__EXERCISE PROMPT__
Look for the string "HiGH" in the listing. Copy each line that has it.

[[ SOURCE MATERIAL, beginning ]]

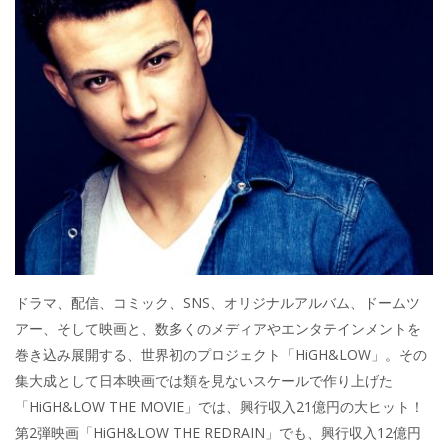
ドラマ、配信、コミック、SNS、オリジナルアルバム、ドームツ
アー、そして映画と、数多くのメディアやエンタテインメントを
巻き込み展開する、世界初のプロジェクト「HiGH&LOW」。その
集大成として日本映画では類を見ないスケールで作り上げた
「HiGH&LOW THE MOVIE」では、興行収入21億円の大ヒット！
第2弾映画「HiGH&LOW THE REDRAIN」でも、興行収入12億円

[[ SOURCE MATERIAL, end ]]

__RESULT FOR THIS TASK__
巻き込み展開する、世界初のプロジェクト「HiGH&LOW」。その
「HiGH&LOW THE MOVIE」では、興行収入21億円の大ヒット！
第2弾映画「HiGH&LOW THE REDRAIN」でも、興行収入12億円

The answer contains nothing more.